Le premier ministre japonais Fumio Kishida a entamé dimanche une tournée en Europe et en Amérique du Nord destinée à renforcer les liens militaires. Il se rendra en Grande-Bretagne et en Italie, partenaires d’un accord conclu le mois dernier pour la construction de nouveaux avions de combat avancés. Il devrait également signer en Grande-Bretagne un accord qui vise à établir le cadre des visites des forces militaires de l’autre pays.
La dernière étape de Kishida sera les États-Unis, où il s’entretiendra avec Biden à la Maison-Blanche pour discuter de la collaboration militaire, de l’achat par le Japon de missiles américains et des efforts qui visent à bloquer l’accès de la Chine aux semi-conducteurs avancés. Dans le cadre de la guerre économique des États-Unis contre la Chine, Biden a imposé une série d’interdictions sur la vente à la Chine de puces informatiques avancées ou des machines nécessaires à leur développement et à leur fabrication. Les ministres japonais de la Défense et des Affaires étrangères doivent tenir une série de discussions avec leurs homologues américains mercredi à Washington.

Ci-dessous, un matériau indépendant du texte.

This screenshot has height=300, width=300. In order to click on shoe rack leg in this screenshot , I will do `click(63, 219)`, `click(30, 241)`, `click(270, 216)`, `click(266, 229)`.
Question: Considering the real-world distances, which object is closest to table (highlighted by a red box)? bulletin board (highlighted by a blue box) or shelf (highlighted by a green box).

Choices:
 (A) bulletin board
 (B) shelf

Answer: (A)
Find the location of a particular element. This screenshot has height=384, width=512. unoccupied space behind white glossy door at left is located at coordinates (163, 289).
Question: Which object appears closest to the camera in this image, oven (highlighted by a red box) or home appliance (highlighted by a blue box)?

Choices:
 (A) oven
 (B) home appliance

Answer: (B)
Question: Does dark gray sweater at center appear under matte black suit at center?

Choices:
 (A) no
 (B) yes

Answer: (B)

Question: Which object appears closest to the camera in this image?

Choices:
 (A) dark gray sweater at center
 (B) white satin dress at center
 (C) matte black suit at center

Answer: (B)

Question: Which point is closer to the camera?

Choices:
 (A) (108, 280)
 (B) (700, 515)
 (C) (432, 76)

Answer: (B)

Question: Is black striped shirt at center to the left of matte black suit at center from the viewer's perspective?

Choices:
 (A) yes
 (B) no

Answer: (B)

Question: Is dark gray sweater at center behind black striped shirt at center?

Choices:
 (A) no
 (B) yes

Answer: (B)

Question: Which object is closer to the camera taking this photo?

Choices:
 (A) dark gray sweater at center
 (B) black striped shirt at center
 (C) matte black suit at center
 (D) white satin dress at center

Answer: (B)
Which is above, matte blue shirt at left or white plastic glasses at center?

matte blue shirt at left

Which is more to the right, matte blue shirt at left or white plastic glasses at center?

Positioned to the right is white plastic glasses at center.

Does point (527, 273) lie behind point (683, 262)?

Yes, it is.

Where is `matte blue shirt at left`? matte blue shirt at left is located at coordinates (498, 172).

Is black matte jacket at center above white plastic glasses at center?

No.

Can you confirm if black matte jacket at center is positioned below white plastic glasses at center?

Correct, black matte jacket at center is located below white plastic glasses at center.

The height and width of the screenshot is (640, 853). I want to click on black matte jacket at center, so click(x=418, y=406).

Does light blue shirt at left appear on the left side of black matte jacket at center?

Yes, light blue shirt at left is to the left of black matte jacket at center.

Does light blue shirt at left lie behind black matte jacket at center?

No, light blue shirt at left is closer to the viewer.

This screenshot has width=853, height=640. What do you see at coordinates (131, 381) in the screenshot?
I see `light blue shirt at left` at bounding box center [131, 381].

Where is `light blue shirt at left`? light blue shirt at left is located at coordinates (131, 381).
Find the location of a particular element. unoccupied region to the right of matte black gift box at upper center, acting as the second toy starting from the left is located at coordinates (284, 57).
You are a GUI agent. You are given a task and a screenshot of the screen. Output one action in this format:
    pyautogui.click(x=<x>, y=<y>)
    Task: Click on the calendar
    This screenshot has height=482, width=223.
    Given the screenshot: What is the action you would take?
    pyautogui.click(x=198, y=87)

Dans le même temps, les États-Unis s’apprêtent à effectuer un voyage officiel provocateur à Taïwan, une île qu’ils reconnaissent de facto, dans le cadre de la politique de la Chine unique, comme faisant partie de la Chine et dont Pékin est le gouvernement légitime. Terry McCartin, le principal responsable américain du commerce avec la Chine, doit arriver à Taipei samedi à la tête d’une délégation qui comprendra des fonctionnaires d’autres agences gouvernementales.

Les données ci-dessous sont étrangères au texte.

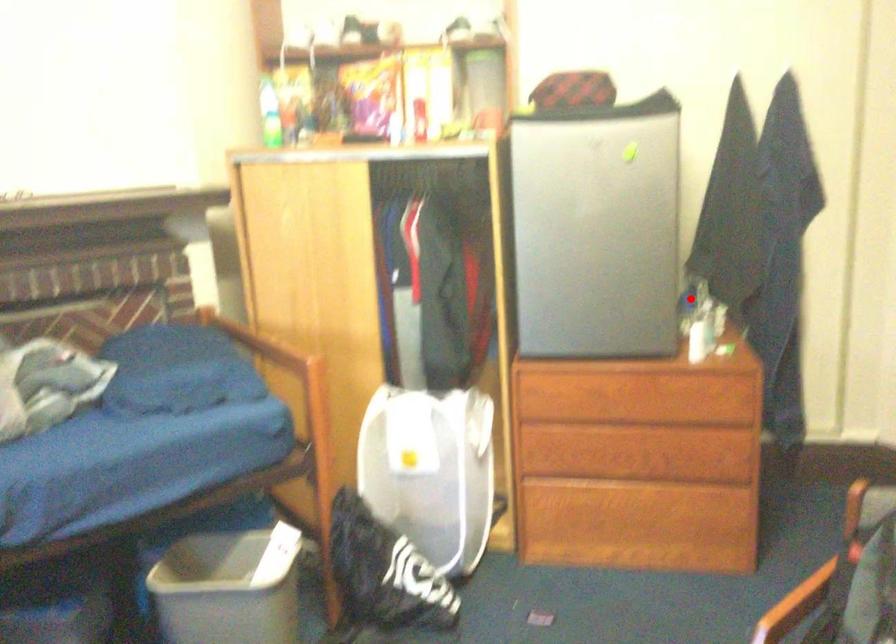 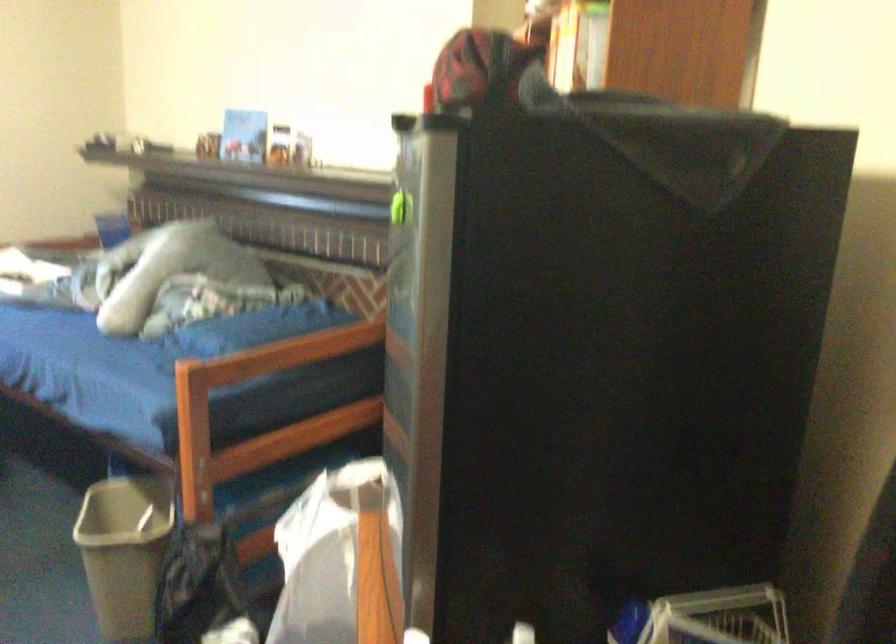 Where in the second image is the point corresponding to the highlighted location from the first image?

(719, 617)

La visite à Taïwan de la présidente de la Chambre des représentants américaine, Nancy Pelosi en août dernier, sanctionnée par la Maison-Blanche, a provoqué de vives tensions et une dangereuse démonstration de force des deux parties dans les eaux environnantes. En renforçant les liens commerciaux et militaires avec Taipei, Washington pousse délibérément Pékin dans un coin pour l’obliger à tirer le premier coup de feu dans une guerre contre Taïwan à laquelle les États-Unis se sont déjà préparés.
Comme l’explique crûment le lieutenant général Bierman: «Quand nous faisons face à l’adversaire chinois, il va posséder le pistolet de départ et qui aura la capacité d’engager les hostilités… nous pouvons identifier un terrain clé décisif qui doit être tenu, sécurisé, défendu, exploité».